More opportunities for SEN Teachers? 

Posted By: The Teach Now Team

Or is the government’s announcement of 60,000 new SEN places simply too little, too late?

The national shortage of SEN provision in England’s schools is a subject we keep coming back to – and, despite the latest government announcement, it remains a highly controversial topic. One thing, at least, is undisputed: Special Educational Needs provision in England is in crisis, with two out of three special schools at or above capacity in the 2022 – 2023 academic year. Even Education Secretary Gillian Keegan said so at the end of March 2024. Even as she announced the government’s plan to create 60,000 more SEN places, she accepted that parents were being forced to fight for the right support for their children. 

A bad situation that’s getting worse

In February it was reported in The Guardian that “hundreds of children with special educational needs have been waiting for a year or longer to access support” as the relentlessly escalating pressure on local authorities’ finances takes its toll – hardly surprising in the light of a recent report revealing that special schools are already accommodating around 4000 more pupils than their official capacity. As we’ve explained in previous articles around the issue, to be fair to the government, it’s not entirely to blame. As Gillian Keegan was eager to point out, the shortfall in provision isn’t just down to spending reductions or even due to the well-known challenges of retaining SEN teachers once they’re recruited. In recent years, there has been a huge increase in the number of SEN and SEND pupils. In January 2020 it rose for the third consecutive year to 1.37 million and the percentage of pupils with an EHC plan went up to 3.3% of the total pupil population. 

The Education Secretary commented:

There’s been a massive increase in special educational needs, we know how to diagnose more, we care more, we know more about how to overcome special educational needs, so that’s definitely something that has changed over the last 10 years. But we have been really trying to make sure that we do the right thing.”

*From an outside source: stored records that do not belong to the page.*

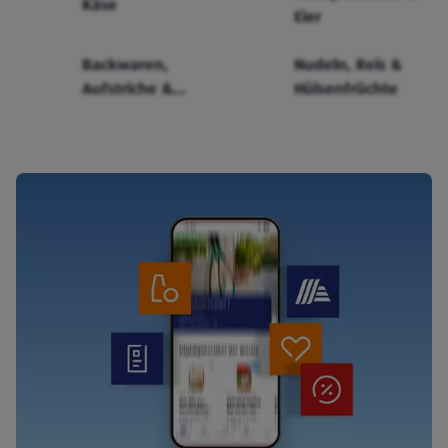
Käse
Eier
Backwaren,
Nudeln, Reis &
Aufstriche &
Hülsenfrüchte
Cerealien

For a detailed breakdown of these changes and exactly how the number of SEN pupils has grown, see this informative account from UCL

A ’record £850 million cash boost’

So – there’s no doubt that the government’s new measure is desperately needed since the aim is a “record £850 million cash boost” for SEND and AP (alternative provision) funding to councils: enough to create 60,000 more SEND places. 

Opportunities for new teachers in the offing?

This could well mean good news for teachers at all levels of experience as well as for teaching assistants – because those extra SEND places can’t be created without employing people to teach them. There’s no doubt that some career opportunities will come out of these latest developments – but the government’s announcement has been greeted with scepticism from some quarters. In The Guardian the General Secretary of the ASCL (Association of School and College Leaders commented that, “the blizzard of figures looks very much like previously announced spending commitments… While investment in education is always welcome, the latest figures are a very long way short of the level of funding that is needed.”

It’s pretty clear that the crisis is too big for any kind of “quick fix” – and it remains to be seen whether or not the new SEND places will make a significant difference. Watch this space for more news!